Jacinda is a draki. As a descendant of dragons, she has two forms: her human one, and her truer draki form, complete with glimmering skin and gossamer wings. What makes her even more unique? Her ability to breathe fire, thought to be lost among her species.
Unfortunately for her and her family, Jacinda's pride sees her as an object to own and use, too valuable to lose. And when she almost gets captured one night by draki hunters, a decision is made by the pack leader, though Jacinda isn't sure what that decision is. Her mother, however, does understand, but refuses to let it just happen. And so she packs up Jacinda and her twin sister Tamra, fleeing from the pride and everything Jacinda knows and cares about to a dry desert that slowly begins to kill the draki within her. Until she meets Will, who is inconveniently one of the hunters she encountered that fateful night her family was forced to flee—the one who let her go. Now she must try to fight her growing attraction toward Will (as well as fight off his for her) and hide her true form from him and his family—the greatest protection they have from hunters is the well-kept secret that they can take on human form.
Finally, a paranormal romance where the paranormal one is the girl. It is a completely unique shapeshifter tale, at least among YA—dragons have never been able to shift to human form in any other book I've come across. The pacing is very quick, with scenes that will make your heart race, even if you suspect the outcome. The romance between Jacinda and Will is also very believable, even though their circumstances are obviously far from the ordinary. I understood how they were feeling, and I was rooting for them all the way. Plus, who doesn't love a Romeo-and-Juliet type romance?

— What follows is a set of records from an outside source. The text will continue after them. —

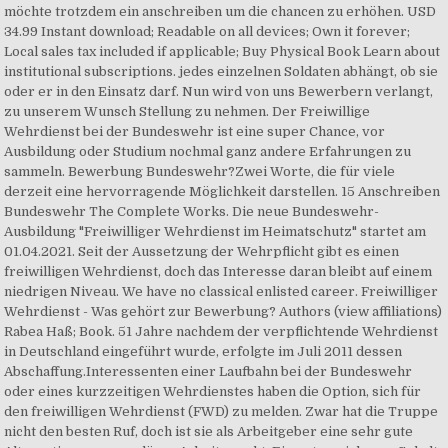
möchte trotzdem ein anschreiben um die chancen zu erhöhen. USD
34.99 Instant download; Readable on all devices; Own it forever;
Local sales tax included if applicable; Buy Physical Book Learn about
institutional subscriptions. jedes einzelnen Soldaten abhängt, ob sie
oder er in den Einsatz darf. Nun wird von uns Bewerbern verlangt,
zu unserem Wunsch Stellung zu nehmen. Der Freiwillige
Wehrdienst bei der Bundeswehr ist eine super Chance, vor
Ausbildung oder Studium nochmal ganz andere Erfahrungen zu
sammeln. Bewerbung Bundeswehr?Zwei Worte, die für viele
derzeit eine hervorragende Möglichkeit darstellen. 15 Anschreiben
Bundeswehr The Complete Works. Die neue Bundeswehr-
Ausbildung "Freiwilliger Wehrdienst im Heimatschutz" startet am
01.04.2021. Seit der Aussetzung der Wehrpflicht gibt es einen
freiwilligen Wehrdienst, doch das Interesse daran bleibt auf einem
niedrigen Niveau. We have no classical enlisted career. Freiwilliger
Wehrdienst - Was gehört zur Bewerbung? Authors (view affiliations)
Rabea Haß; Book. 51 Jahre nachdem der verpflichtende Wehrdienst
in Deutschland eingeführt wurde, erfolgte im Juli 2011 dessen
Abschaffung.Interessenten einer Laufbahn bei der Bundeswehr
oder eines kurzzeitigen Wehrdienstes haben die Option, sich für
den freiwilligen Wehrdienst (FWD) zu melden. Zwar hat die Truppe
nicht den besten Ruf, doch ist sie als Arbeitgeber eine sehr gute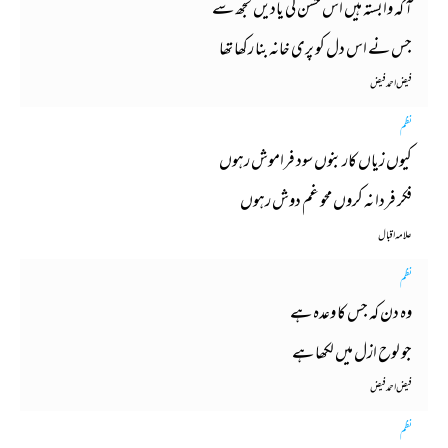
آ کہ وابستہ ہیں اس حسن کی یادیں تجھ سے
جس نے اس دل کو پری خانہ بنا رکھا تھا
فیض احمد فیض
نظم
کیوں زیاں کار بنوں سود فراموش رہوں
فکر فردا نہ کروں محو غم دوش رہوں
علامہ اقبال
نظم
وہ دن کہ جس کا وعدہ ہے
جو لوح ازل میں لکھا ہے
فیض احمد فیض
نظم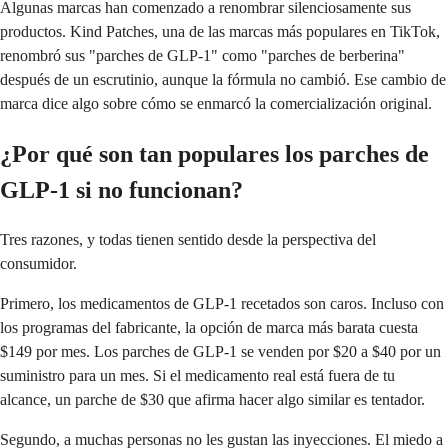
Algunas marcas han comenzado a renombrar silenciosamente sus
productos. Kind Patches, una de las marcas más populares en TikTok,
renombró sus "parches de GLP-1" como "parches de berberina"
después de un escrutinio, aunque la fórmula no cambió. Ese cambio de
marca dice algo sobre cómo se enmarcó la comercialización original.
¿Por qué son tan populares los parches de
GLP-1 si no funcionan?
Tres razones, y todas tienen sentido desde la perspectiva del
consumidor.
Primero, los medicamentos de GLP-1 recetados son caros. Incluso con
los programas del fabricante, la opción de marca más barata cuesta
$149 por mes. Los parches de GLP-1 se venden por $20 a $40 por un
suministro para un mes. Si el medicamento real está fuera de tu
alcance, un parche de $30 que afirma hacer algo similar es tentador.
Segundo, a muchas personas no les gustan las inyecciones. El miedo a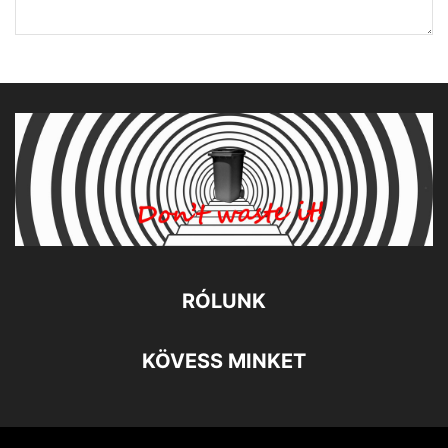
RÓLUNK
KÖVESS MINKET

I really liked that Jordan incorporated normal school issues with the supernatural ones, like bullying and fitting in at a new school. Mean girl Brooklyn is a villain I'd like to throttle, and her evil knows no bounds. She infuriated me, which I think was the point. On that front, Jordan succeeded.

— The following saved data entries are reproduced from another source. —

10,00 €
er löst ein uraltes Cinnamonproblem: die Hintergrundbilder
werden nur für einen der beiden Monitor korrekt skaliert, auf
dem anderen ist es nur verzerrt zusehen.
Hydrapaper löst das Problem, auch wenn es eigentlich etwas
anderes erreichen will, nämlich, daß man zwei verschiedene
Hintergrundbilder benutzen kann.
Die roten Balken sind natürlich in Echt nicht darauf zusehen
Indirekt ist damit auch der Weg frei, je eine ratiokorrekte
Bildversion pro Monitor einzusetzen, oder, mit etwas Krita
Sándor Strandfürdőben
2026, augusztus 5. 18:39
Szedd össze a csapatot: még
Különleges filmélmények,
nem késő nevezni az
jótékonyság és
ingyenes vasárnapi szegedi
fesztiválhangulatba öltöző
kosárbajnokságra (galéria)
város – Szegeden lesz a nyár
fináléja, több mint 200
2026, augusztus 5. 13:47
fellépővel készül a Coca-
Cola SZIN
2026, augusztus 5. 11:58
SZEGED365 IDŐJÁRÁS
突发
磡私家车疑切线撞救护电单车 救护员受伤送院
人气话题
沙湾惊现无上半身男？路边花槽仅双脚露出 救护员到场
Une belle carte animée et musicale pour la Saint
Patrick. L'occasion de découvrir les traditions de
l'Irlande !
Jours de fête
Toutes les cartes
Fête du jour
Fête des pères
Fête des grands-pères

I did get a little miffed with some of the characters we might have supposed to like, though, especially Jacinda's mother. She wouldn't explain anything to Jacinda, which would have made everything a lot easier (Jacinda is actually the same way, but I wasn't annoyed by that for some reason; I think it was probably because I liked her better). Granted, she is her mother and wants the best for her, and this is something Jacinda understands. But when her mother finally does let it all out, she is quite nasty about it. She's nasty through a lot of the book, actually, and as a result she never won me over. Tamra can also be nasty, but I am much more sympathetic to her situation of always being in Jacinda's shadow.

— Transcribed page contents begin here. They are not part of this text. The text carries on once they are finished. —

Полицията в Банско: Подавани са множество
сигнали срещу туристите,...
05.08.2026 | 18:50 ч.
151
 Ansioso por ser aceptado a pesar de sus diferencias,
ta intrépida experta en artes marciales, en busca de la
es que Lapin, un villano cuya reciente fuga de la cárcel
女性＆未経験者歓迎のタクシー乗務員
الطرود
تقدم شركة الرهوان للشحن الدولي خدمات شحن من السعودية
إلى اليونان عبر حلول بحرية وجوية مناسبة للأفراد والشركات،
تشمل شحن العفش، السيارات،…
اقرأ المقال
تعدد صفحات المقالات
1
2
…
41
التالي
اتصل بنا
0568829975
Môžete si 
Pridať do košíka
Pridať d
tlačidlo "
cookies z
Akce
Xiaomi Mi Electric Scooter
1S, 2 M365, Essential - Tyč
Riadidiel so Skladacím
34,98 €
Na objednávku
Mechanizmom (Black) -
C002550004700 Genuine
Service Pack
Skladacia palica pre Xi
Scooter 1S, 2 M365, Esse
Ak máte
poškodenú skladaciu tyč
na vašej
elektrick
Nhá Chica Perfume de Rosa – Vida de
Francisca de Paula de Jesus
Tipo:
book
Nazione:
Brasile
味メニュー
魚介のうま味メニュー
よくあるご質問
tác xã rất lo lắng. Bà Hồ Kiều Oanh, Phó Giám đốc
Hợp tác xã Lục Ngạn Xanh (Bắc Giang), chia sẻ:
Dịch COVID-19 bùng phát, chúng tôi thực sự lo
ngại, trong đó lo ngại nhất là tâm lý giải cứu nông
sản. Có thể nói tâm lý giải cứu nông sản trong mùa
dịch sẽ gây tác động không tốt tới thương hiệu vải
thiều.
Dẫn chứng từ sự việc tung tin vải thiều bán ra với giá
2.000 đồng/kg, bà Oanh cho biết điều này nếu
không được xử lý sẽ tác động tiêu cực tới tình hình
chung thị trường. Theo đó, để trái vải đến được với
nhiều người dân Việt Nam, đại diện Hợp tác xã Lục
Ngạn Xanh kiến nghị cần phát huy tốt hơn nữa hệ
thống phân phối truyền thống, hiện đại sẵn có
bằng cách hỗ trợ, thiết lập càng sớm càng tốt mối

What really bugged me about this was some of the writing. A huge percentage of the sentences were fragments, and this threw me off a lot, forcing me to go back and reread a couple of sentences to understand the meaning. This is something that happens consistently throughout the book, and it was just frustrating. The short sentences work for the action scenes, but not for everything else.
Though the premise is unique, I did find that the romantic aspect was a little too familiar for me. I kept being reminded of Twilight and other love triangle books I've read, so this didn't stand out to me as much as I think it could have. That said, Jordan took an overused storyline and managed to do something slightly new with it. It's different enough to stand out in the quagmire of ever-increasing paranormal romance for teens, with the added bonus of a pretty strong and likable heroine.
Oh, by the way, it ends on a cliffhanger that will definitely make you want to find out what happens. Just to warn you.